GOVERNMENT this week finally scrapped the Continuous Assessment Learning Activities (Cala) amid escalating pressure from learners and parents, replacing it with a heritage-based education curriculum “designed to mould productive learners who will cherish and practise the Zimbabwean philosophical orientation of Unhu/Ubuntu”.

The new curriculum, Information minister Jenfan Muswere said on Tuesday, would result in Zimbabwean history becoming compulsory.

National shrines and cultural heritage sites will be included throughout the curriculum, and the national pledge will be accorded special emphasis in order to entrench patriotism, loyalty and respect and thereby inculcate the proper mindset, he said, adding that products of the education system should know that Zimbabwe comes first.

The curriculum will be anchored on programmes/learning areas infrastructure, staffing infrastructure, physical and digital infrastructure, legal and regulatory infrastructure and financial infrastructure.

At infant level (ECD A to Grade 2), learning areas are being reduced from the previous eleven to six. The reduction will also apply at junior level (Grades 3 to 7). At Secondary school level, the core and compulsory learning areas are being reduced from seven to five.

The term patriotism has now assumed a different meaning such that those that disagree with the administration are termed sellouts bent on reversing the gains of the liberation struggle for merely highlighting corruption which is so endemic that tenderpreneurs are glorified as successful businessmen overnight.

Political scientist Stephen Nathanson defined patriotism as having four attributes — a special affection for one’s country; a sense of personal identification with the country; special concern for the well-being of the country; and willingness to sacrifice to promote the country’s good.

Exposing government excesses is patriotism as one would have wanted the resources to be deployed in other areas such as health or education.

Zimbabwe’s history is littered with revisionism with the story of the hunt always glorifying the hunter.

The late nationalists James Chikerema and Ndabaningi Sithole, who is also a Zanu PF founder, were portrayed as “sellouts” on their deaths since they had differed with their fellow comrades in the execution of the liberation struggle. This list also included nationalists Michael Mawema and Wilfred Mhanda.

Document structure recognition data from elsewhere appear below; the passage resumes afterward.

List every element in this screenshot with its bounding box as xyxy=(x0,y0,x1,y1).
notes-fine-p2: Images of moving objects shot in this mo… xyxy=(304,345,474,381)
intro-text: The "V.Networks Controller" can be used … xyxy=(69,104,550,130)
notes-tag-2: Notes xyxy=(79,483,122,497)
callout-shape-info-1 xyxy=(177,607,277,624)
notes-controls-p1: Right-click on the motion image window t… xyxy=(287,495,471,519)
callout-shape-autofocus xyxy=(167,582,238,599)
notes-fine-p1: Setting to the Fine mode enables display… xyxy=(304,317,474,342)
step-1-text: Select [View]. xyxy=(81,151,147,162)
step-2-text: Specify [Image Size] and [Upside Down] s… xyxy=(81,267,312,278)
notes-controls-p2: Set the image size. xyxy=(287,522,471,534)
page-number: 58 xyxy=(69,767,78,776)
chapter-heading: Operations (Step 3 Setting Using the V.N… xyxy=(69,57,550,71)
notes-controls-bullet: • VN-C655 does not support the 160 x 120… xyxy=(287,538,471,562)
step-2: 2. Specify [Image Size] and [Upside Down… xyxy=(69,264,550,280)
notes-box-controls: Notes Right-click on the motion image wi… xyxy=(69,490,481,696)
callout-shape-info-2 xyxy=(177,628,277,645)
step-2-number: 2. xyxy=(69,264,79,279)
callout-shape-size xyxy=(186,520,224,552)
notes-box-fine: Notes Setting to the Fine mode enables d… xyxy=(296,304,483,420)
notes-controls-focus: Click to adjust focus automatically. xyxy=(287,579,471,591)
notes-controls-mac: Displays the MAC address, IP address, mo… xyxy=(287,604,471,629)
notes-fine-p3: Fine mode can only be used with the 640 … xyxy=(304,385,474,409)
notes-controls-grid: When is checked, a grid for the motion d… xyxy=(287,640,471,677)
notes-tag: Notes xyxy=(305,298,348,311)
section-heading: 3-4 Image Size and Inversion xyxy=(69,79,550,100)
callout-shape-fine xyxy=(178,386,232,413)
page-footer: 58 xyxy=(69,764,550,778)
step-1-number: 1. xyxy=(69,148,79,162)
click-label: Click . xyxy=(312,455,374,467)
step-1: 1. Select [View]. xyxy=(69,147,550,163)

President Emmerson Mnangagwa’s administration corrected the errors of the past, according Sithole and Chikerema the national hero status.

Zimbabwe’s long-time ruler, the late Robert Mugabe was accused of being a sellout after he appeared to have supported the opposition following his ouster from power. Then Zanu PF MP for Buhera South, Joseph Chinotimba, told supporters at a rally in 2018 that Mugabe was following the footsteps of “wartime sellouts” like the late Sithole.

“If Mugabe and (National Patriotic Front leader Ambrose) Mutinhiri have sold out, then they are not fit to go to the national shrine. There are lots of people he denied the honour because he was in charge and was calling the shots. Sithole was denied the honour because he sold out during the war. Mugabe has sold out, he will not be buried there,” Chinotimba said then.

There is much more to being a patriot and a citizen than reciting the pledge or raising a flag, according to American politician Jesse Ventura.

And as English poet and Anglican hymn writer William Cowper once said no man can be a patriot on an empty stomach.

Like its predecessor, Cala, the heritage-based curriculum will fail on the basis that it is a product of zero consultation and has been foisted on learners.